(Material to process begins)
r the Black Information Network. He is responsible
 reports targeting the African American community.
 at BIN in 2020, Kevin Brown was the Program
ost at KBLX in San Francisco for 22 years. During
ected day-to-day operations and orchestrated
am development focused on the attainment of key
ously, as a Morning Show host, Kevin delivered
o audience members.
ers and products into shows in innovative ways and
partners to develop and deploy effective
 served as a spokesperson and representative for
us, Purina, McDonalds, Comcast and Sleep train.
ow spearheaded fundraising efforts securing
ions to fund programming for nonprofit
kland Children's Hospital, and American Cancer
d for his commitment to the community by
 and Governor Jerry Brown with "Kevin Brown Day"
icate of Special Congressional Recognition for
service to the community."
(Material to process ends)
**Task requirements**
Reproduce exactly every line between the line with "ected day-to-day operations and orchestrated" and the last line of the records above, both included.

**Solution**
ected day-to-day operations and orchestrated
am development focused on the attainment of key
ously, as a Morning Show host, Kevin delivered
o audience members.
ers and products into shows in innovative ways and
partners to develop and deploy effective
 served as a spokesperson and representative for
us, Purina, McDonalds, Comcast and Sleep train.
ow spearheaded fundraising efforts securing
ions to fund programming for nonprofit
kland Children's Hospital, and American Cancer
d for his commitment to the community by
 and Governor Jerry Brown with "Kevin Brown Day"
icate of Special Congressional Recognition for
service to the community."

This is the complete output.